3.1.4. Synthesis of [Zn₂L₂(iPrOH)₂] (4)

A microcrystalline powder of [Zn₂L₂(iPrOH)₂] were obtained via reactant diffusion. A chloroform solution (15 mL) of L (46.2 mg, 0.1 mmol) was layered with an isopropanol solution (15 mL) of Zn(CH₃COO)₂·2H₂O (22.1 mg, 0.1 mmol). The vial was stoppered and the solutions were allowed to diffuse slowly. After a few days, needle-shaped colorless crystals suitable for X-ray analysis were obtained. By reducing the solvent volume, more crystals were obtained. Yield 100 mg, 85%. The elemental analysis for C₆₈H₆₀Zn₂O₁₀, exp (%): C 70.05, H 5.23; calc (%): C 69.93, H 5.18.

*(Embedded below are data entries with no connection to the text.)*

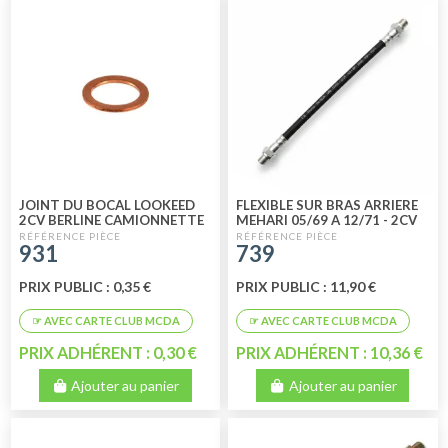
JOINT DU BOCAL LOOKEED
FLEXIBLE SUR BRAS ARRIERE
2CV BERLINE CAMIONNETTE
MEHARI 05/69 A 12/71 - 2CV
1970 ET AMI6
07/64 A 06/70 - DYANE 06/70
931
739
PRIX PUBLIC : 0,35 €
PRIX PUBLIC : 11,90 €
PRIX ADHÉRENT : 0,30 €
PRIX ADHÉRENT : 10,36 €
Ajouter au panier
Ajouter au panier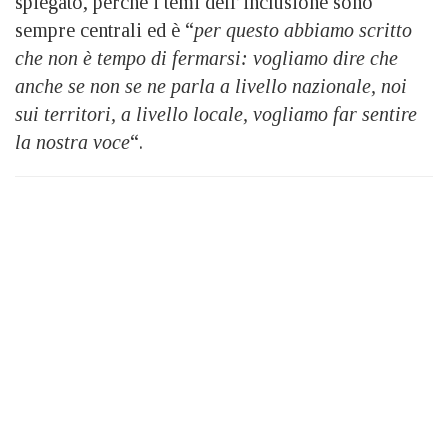
spiegato, perché i temi dell’inclusione sono
sempre centrali ed è “
per questo abbiamo scritto
che non è tempo di fermarsi: vogliamo dire che
anche se non se ne parla a livello nazionale, noi
sui territori, a livello locale, vogliamo far sentire
la nostra voce
“.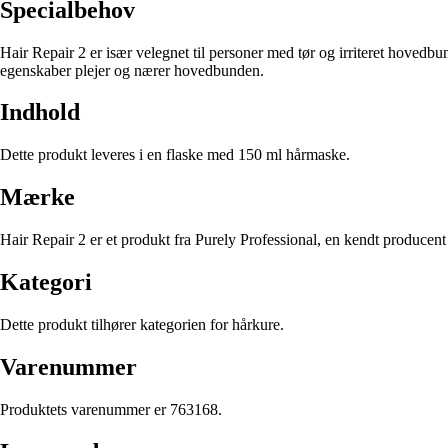
Specialbehov
Hair Repair 2 er især velegnet til personer med tør og irriteret hoved
egenskaber plejer og nærer hovedbunden.
Indhold
Dette produkt leveres i en flaske med 150 ml hårmaske.
Mærke
Hair Repair 2 er et produkt fra Purely Professional, en kendt producent a
Kategori
Dette produkt tilhører kategorien for hårkure.
Varenummer
Produktets varenummer er 763168.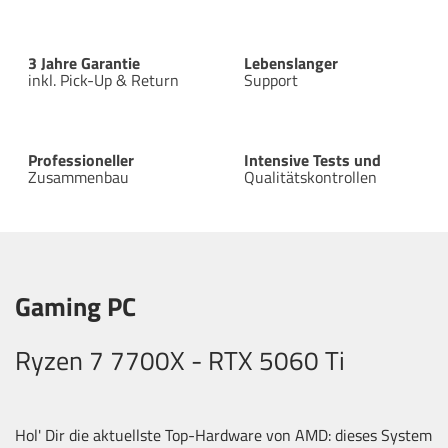
3 Jahre Garantie
Lebenslanger
inkl. Pick-Up & Return
Support
Professioneller
Intensive Tests und
Zusammenbau
Qualitätskontrollen
Gaming PC
Ryzen 7 7700X - RTX 5060 Ti
Hol' Dir die aktuellste Top-Hardware von AMD: dieses System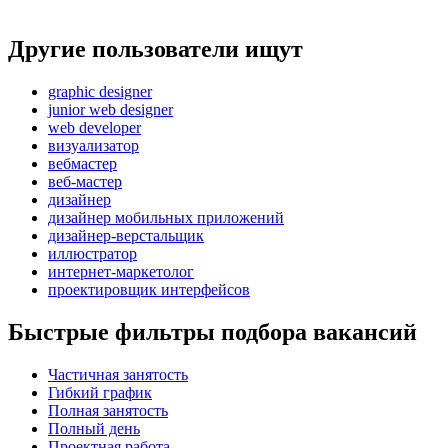
Другие пользователи ищут
graphic designer
junior web designer
web developer
визуализатор
вебмастер
веб-мастер
дизайнер
дизайнер мобильных приложений
дизайнер-верстальщик
иллюстратор
интернет-маркетолог
проектировщик интерфейсов
Быстрые фильтры подбора вакансий
Частичная занятость
Гибкий график
Полная занятость
Полный день
Проектная работа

3.1.5. Synthesis of {[Zn₂L₂](py)₂·2CHCl₃} (5)

A chloroform solution (5 mL) of ligand (55.48 mg, 0.125 mmol) and pyridine (62.5 µl, 0.75 mmol) was layered with a methanol solution (5 mL) of Zn(CH₃COO)₂·2H₂O (28 mg, 0.125 mmol). The vial was stoppered and the solutions were allowed to diffuse slowly. After a few days, irregular-shaped colorless crystals suitable for X-ray analysis were obtained. Yield 115 mg, 80%. The elemental analysis for C₇₄H₅₆Cl₆Zn₂N₂O₁₀, exp (%): C 61.95, N 2.05, H 4.02; calc (%): C 61.52, N 1.94, H 3.91.

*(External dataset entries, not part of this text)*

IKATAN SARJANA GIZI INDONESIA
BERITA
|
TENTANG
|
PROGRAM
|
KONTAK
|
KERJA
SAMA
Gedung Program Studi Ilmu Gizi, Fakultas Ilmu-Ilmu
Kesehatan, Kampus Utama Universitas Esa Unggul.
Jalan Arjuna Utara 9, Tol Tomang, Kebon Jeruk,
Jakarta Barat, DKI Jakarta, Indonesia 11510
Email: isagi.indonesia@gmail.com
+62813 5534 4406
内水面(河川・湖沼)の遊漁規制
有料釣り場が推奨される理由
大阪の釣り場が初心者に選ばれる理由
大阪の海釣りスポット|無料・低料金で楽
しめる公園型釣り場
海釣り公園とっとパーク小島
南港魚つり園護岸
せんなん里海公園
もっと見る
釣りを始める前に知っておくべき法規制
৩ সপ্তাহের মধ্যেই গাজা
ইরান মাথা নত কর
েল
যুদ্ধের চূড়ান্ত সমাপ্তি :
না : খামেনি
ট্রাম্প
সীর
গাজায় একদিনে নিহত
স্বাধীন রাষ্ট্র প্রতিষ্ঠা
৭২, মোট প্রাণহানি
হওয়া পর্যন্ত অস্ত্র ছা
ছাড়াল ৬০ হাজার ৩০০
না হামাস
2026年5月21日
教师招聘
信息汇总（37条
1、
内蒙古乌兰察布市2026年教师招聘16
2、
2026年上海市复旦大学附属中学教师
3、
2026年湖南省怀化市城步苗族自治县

3.2. Crystal Structure Determination

Data were collected with an Oxford Diffraction Gemini E diffractometer (Oxford Diffraction, Oxfordshire, England), equipped with a 2K × 2K EOS CCD area detector and sealed-tube enhance (Mo) and (Cu) X-ray sources. Details of data collections, structures solution, and refinement are given as Supplementary Materials. Crystallographic Information Files (CIF) have been deposited at the Cambridge Crystallographic Data Centre as supplementary publication (CCDC 1942113–1942116, 1964015).

4. Conclusions

In conclusion, we have reported how a discrete Zn-based metallocycle can be exploited as a platform to self-assemble intertwined polyrotaxane-like architectures by using an ancillary ligand that coordinates the metallocycle. The proposed approach builds up entangled structures starting from metallocycles and projects a system with two main features (i) metal centers capable of expanding their coordination sphere and (ii) host–guest properties. The results reported here for the [Zn₂L₂] metallocycle, coupled with the previous studies for its [Cu₂L₂] analog [9], show that such metallorings are particularly suited as platforms to develop 1D + 1D → 1D polyrotaxane architectures driven either through ancillary bridging ligands (bipy) or ancillary ligands that can give π···π stacking (py).